Assignment
Return all lines from the entries below in which the word "City" is present.

Data provided
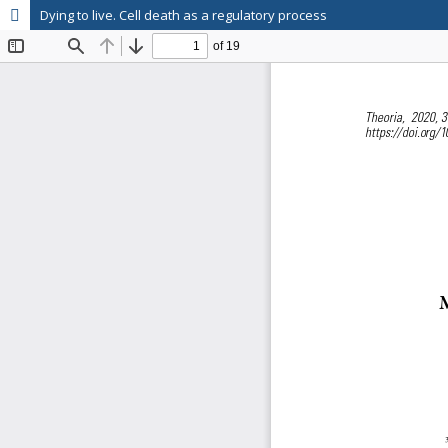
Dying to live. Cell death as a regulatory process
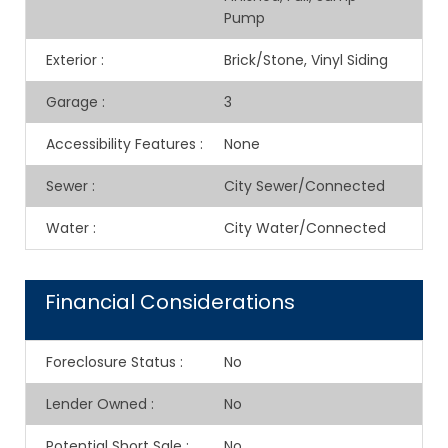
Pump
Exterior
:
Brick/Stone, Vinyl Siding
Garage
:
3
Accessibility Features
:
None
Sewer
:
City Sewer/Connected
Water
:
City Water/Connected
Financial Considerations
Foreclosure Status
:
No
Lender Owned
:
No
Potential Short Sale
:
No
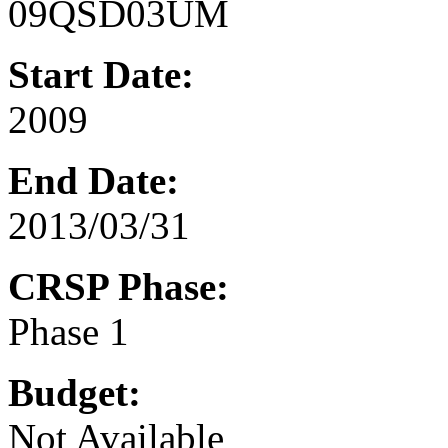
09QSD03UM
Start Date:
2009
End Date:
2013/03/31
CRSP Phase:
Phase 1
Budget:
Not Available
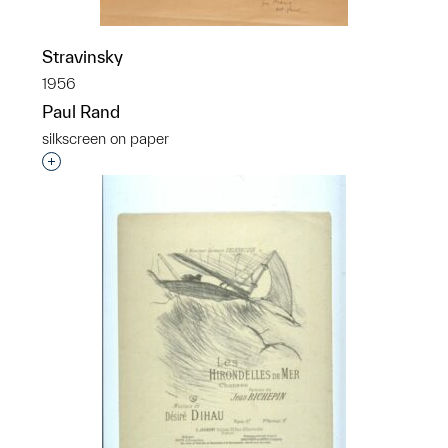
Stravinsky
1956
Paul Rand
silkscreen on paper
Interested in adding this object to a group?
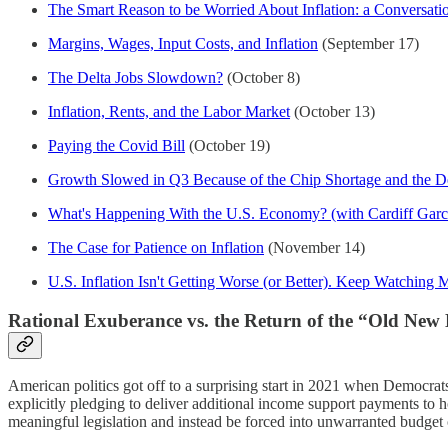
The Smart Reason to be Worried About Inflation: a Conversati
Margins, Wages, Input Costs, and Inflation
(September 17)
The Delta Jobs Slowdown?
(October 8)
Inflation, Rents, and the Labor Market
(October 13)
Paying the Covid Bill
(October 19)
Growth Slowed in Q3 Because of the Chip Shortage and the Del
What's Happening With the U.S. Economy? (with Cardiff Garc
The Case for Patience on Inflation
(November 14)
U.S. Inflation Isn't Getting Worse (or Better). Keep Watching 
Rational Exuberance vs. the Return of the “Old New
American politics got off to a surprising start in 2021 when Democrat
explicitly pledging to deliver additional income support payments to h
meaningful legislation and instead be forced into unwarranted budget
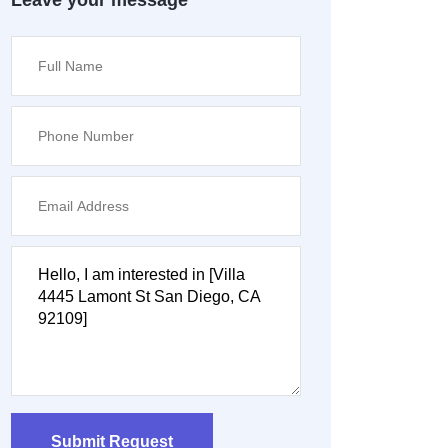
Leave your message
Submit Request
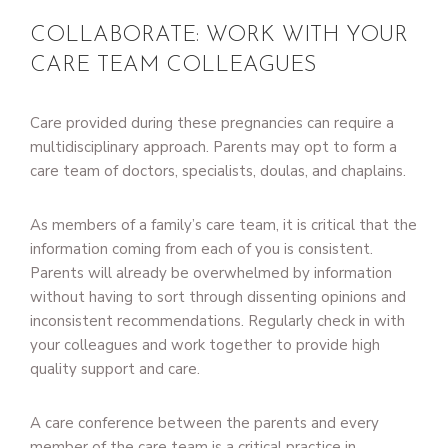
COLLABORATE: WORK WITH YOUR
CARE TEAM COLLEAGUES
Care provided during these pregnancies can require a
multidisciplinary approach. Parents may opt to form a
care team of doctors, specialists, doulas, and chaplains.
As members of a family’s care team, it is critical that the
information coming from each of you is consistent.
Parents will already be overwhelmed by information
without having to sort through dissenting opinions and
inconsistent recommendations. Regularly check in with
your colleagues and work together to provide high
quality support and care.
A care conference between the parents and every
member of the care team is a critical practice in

Answer for this exercise
City Sewer/Connected
City Water/Connected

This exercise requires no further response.